_Prompt_
Go through the data below and repeat it exactly, skipping each picture.

_Listed entries_
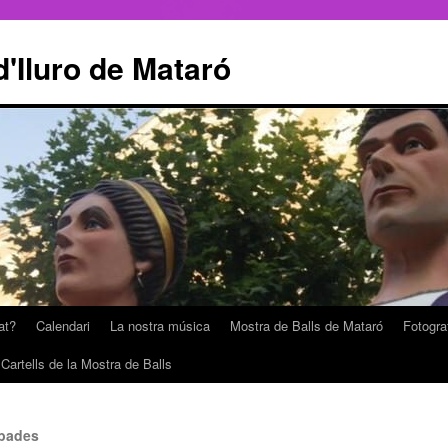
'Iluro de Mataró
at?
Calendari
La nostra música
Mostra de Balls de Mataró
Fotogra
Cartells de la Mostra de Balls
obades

_Output of the exercise_
'Iluro de Mataró
at?
Calendari
La nostra música
Mostra de Balls de Mataró
Fotogra
Cartells de la Mostra de Balls
obades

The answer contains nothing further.